Operation Manual

4
Installatie met behulp van de wizard Printer toevoegen
4-26 CS 193/173/163
4.4 Windows NT 4.0
4.4.1 Netwerkverbinding (LPR)
Wanneer u LPR-afdruk gebruikt, geeft u de poort op tijdens de installatie van het printerstuurprogramma.
TCP/IP-instelling voor deze machine
Geef het IP-adres op in het scherm TCP/IP-instelling van deze machine.
!
Detail
Raadpleeg de handleiding – Netwerkbeheerder voor meer informatie over het opgeven van het IP-adres
van deze machine.
LPD-instelling voor deze machine
Om LPR-afdruk te gebruiken, schakelt u LPD-afdruk in het scherm LPD instelling van deze machine in.
!
Detail
Raadpleeg de handleiding – Netwerkbeheerder voor meer informatie over het opgeven van de LPD-
instellingen van deze machine.
Het printerstuurprogramma installeren met behulp van de wizard Printer toevoegen
2
Let op
Wanneer u op Windows NT 4.0 installeert, zijn beheerdersmachtigingen vereist.
Om de LPR-poort in Windows NT 4.0 te gebruiken, moeten de Microsoft TCP/IP-afdrukservices op de
computer zijn geïnstalleerd.
1 Plaats de cd-rom met het printerstuurprogramma in het cd-romstation van de computer.
2 Klik op de knop [Start], ga naar "Instellingen" en klik vervolgens op "Printers".
3 Dubbelklik op "Printer toevoegen".
De wizard Printer toevoegen verschijnt.
4 Volg de instructies op het scherm.
5 Selecteer "Deze computer" in het dialoogvenster voor het opgeven van de verbindingsmethode en klik
vervolgens op [Volgende].
6 Klik op [Volgende].
Een scherm voor het opgeven van de poorten verschijnt.

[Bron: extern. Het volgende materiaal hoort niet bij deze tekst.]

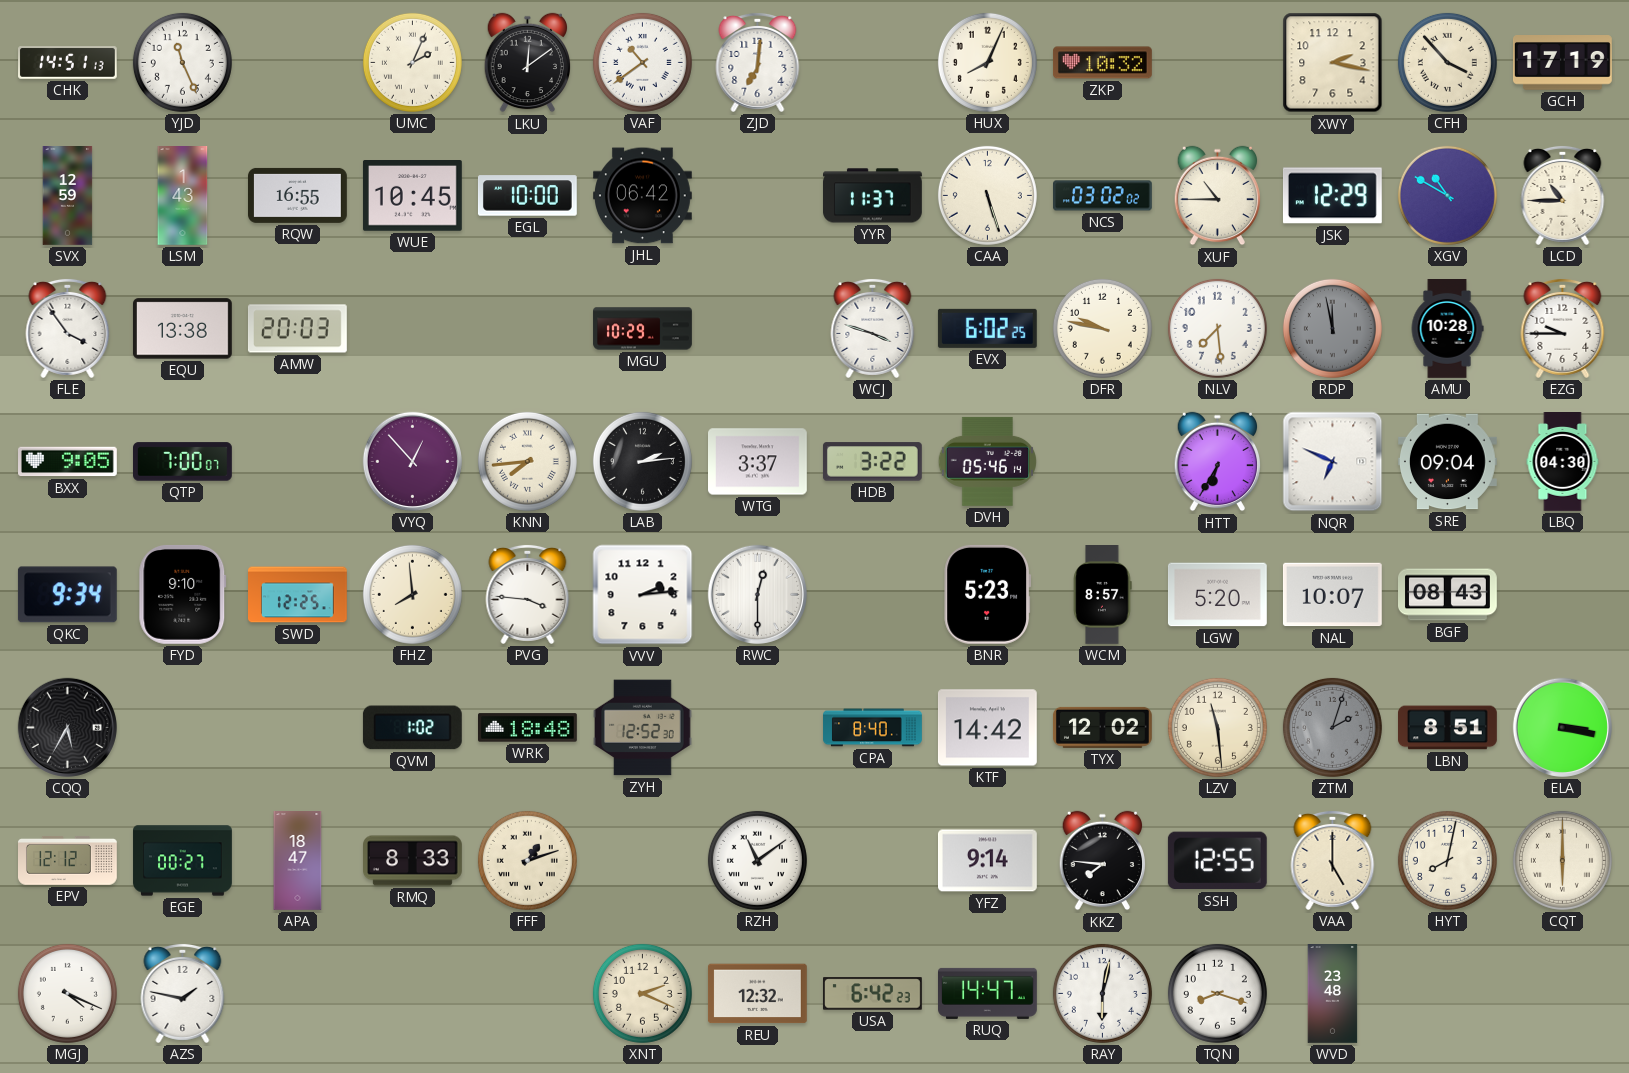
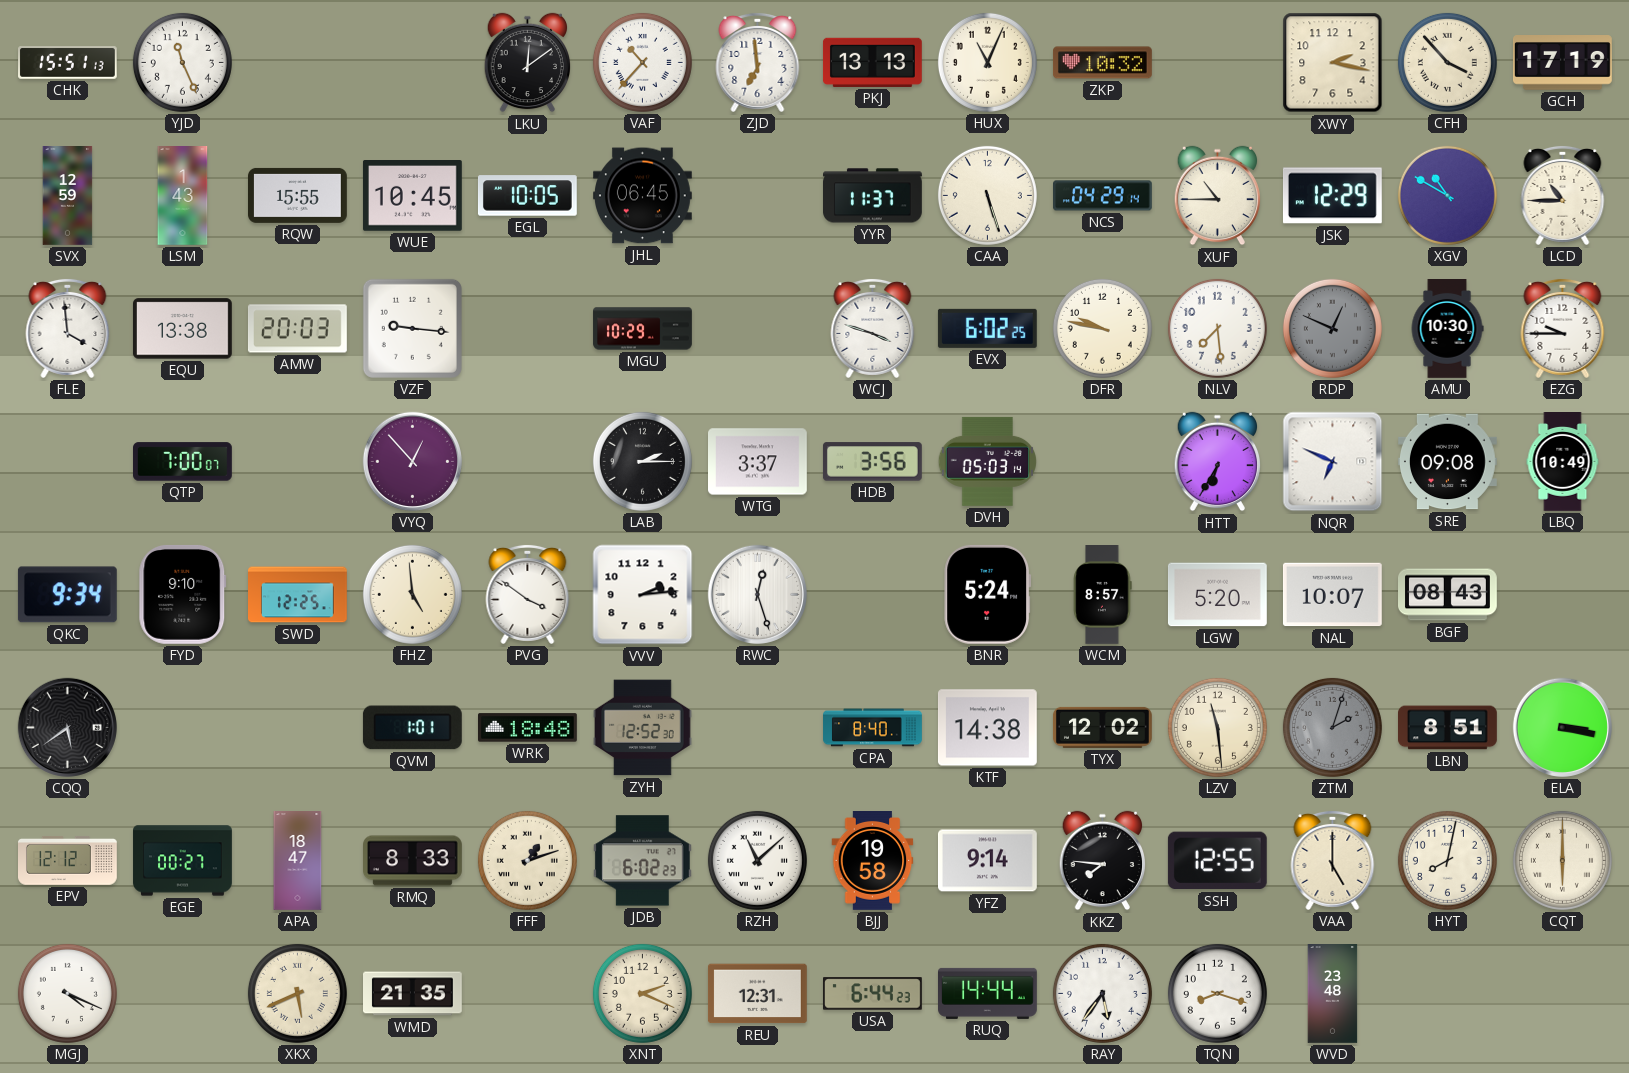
CHK: 14:51 -> 15:51
UMC: 2:04 -> none
VAF: 10:39 -> 10:37
ZJD: 7:01 -> 6:59
PKJ: none -> 13:13
HUX: 8:04 -> 11:04
RQW: 16:55 -> 15:55
EGL: 10:00 -> 10:05
JHL: 06:42 -> 06:45
NCS: 03:02 -> 04:29
FLE: 3:54 -> 3:59
VZF: none -> 9:16
RDP: 11:58 -> 12:49
AMU: 10:28 -> 10:30
BXX: 9:05 -> none
KNN: 7:44 -> none
LAB: 2:14 -> 2:15
HDB: 3:22 -> 3:56
DVH: 05:46 -> 05:03
SRE: 09:04 -> 09:08
LBQ: 04:30 -> 10:49
FHZ: 7:59 -> 4:59
PVG: 3:46 -> 3:51
RWC: 12:30 -> 12:27
BNR: 5:23 -> 5:24
CQQ: 5:35 -> 5:39
QVM: 1:02 -> 1:01
KTF: 14:42 -> 14:38
JDB: none -> 6:02
RZH: 11:09 -> 11:08
BJJ: none -> 19:58
AZS: 1:47 -> none
XKX: none -> 5:41
WMD: none -> 21:35
REU: 12:32 -> 12:31
USA: 6:42 -> 6:44
RUQ: 14:47 -> 14:44
RAY: 6:02 -> 5:36
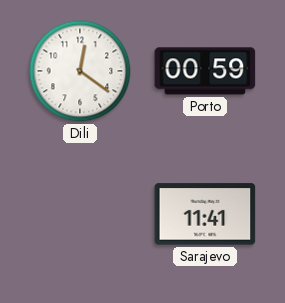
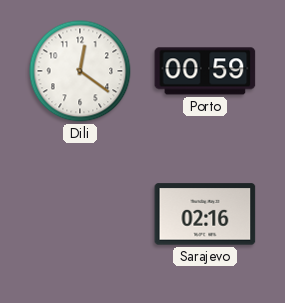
Sarajevo: 11:41 -> 02:16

7 Klik op de knop [Poort toevoegen].
8 Kies in de lijst "Beschikbare printerpoorten" "LPR-poort" en klik vervolgens op [Nieuwe poort].
9 Geef IP-adres van deze machine op in het vak "Adres" en selecteer "Afdrukken" in het vak
"Wachtrijnaam". Klik daarna op [OK].
De hier ingevoerde informatie is hoofdlettergevoelig.
10 Selecteer de gemaakte poort en klik vervolgens op de knop [Volgende].
11 Klik op [Bladeren].
12 Klik op [Bladeren].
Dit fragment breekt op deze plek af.